Griffin Kristen H, Nate Kent C, Rivard Rachael L, Christianson Jon B, Dusek Jeffery A
Integrative Health Research Center, Penny George Institute for Health and Healing, Allina Health, Minneapolis, Minnesota, USA.
Division of Health Policy and Management, University of Minnesota School of Public Health, Minneapolis, Minnesota, USA.
BMJ Open. 2016 Jul 25;6(7):e012006. doi: 10.1136/bmjopen-2016-012006.
To examine patterns of, and decision-making processes, informing referrals for inpatient access to integrative medicine (IM) services at a large, acute care hospital.
Retrospective electronic health record review and structured qualitative interviews.
A 630-bed tertiary care hospital with an IM service available to inpatients.
IM referrals of all inpatients aged ≥18 years between July 2012 and December 2014 were identified using the hospital's electronic health record. Fifteen physicians, 15 nurses and 7 administrators were interviewed to better understand roles and perspectives in referring patients for IM services.
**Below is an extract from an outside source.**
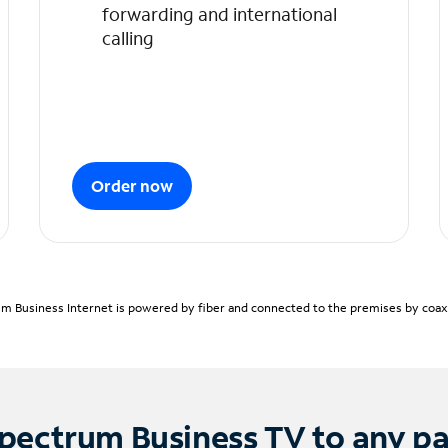
forwarding and international
calling
Order now
m Business Internet is powered by fiber and connected to the premises by coaxia
pectrum Business TV to any p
In the study hospital, primary sources of referrals for IM services were the orthopaedic and neuroscience/spine service lines. While the largest absolute number of IM referrals was made for patients with lengths of stay of 3 days or fewer, a disproportionate number of total IM referrals was made for patients with long lengths of stay (≥10 days), compared with a smaller percentage of patients in the hospital with lengths of stay ≥10 days. Physicians and nurses were more likely to refer patients who displayed strong symptoms (eg, pain and anxiety) and/or did not respond to conventional therapies. IM referrals were predominantly nurse-initiated. A built-in delay in the time from referral initiation to service delivery discouraged referrals of some patients.
Conventional providers refer patients for IM services when these services are available in a tertiary hospital. Referral patterns are influenced by patient characteristics, operational features and provider perspectives. Nurses play a key role in the referral process. Overcoming cultural and knowledge differences between conventional and IM providers is likely to be a continuing challenge to providing IM in inpatient settings.
研究一家大型急症医院中,住院患者转介接受整合医学(IM)服务的模式及决策过程。
回顾性电子健康记录审查及结构化定性访谈。
一家拥有630张床位的三级护理医院,为住院患者提供IM服务。
通过医院电子健康记录识别出2012年7月至2014年12月期间所有年龄≥18岁住院患者的IM转介情况。对15名医生、15名护士和7名管理人员进行访谈,以更好地了解在为患者转介IM服务中的角色和观点。
在该研究医院中,IM服务转介的主要来源是骨科和神经科学/脊柱服务线。虽然IM转介的绝对数量最多的是住院时间为3天或更短的患者,但与住院时间≥10天的患者在医院中所占较小比例相比,住院时间长(≥10天)的患者在IM转介总数中所占比例过高。医生和护士更有可能转介表现出强烈症状(如疼痛和焦虑)和/或对传统疗法无反应的患者。IM转介主要由护士发起。从转介开始到服务提供之间存在固有的延迟,这阻碍了一些患者的转介。
当三级医院提供IM服务时,传统医疗服务提供者会将患者转介过来。转介模式受患者特征、运营特点和医疗服务提供者观点的影响。护士在转介过程中起关键作用。克服传统医疗服务提供者与IM医疗服务提供者之间的文化和知识差异,可能仍然是在住院环境中提供IM服务面临的挑战。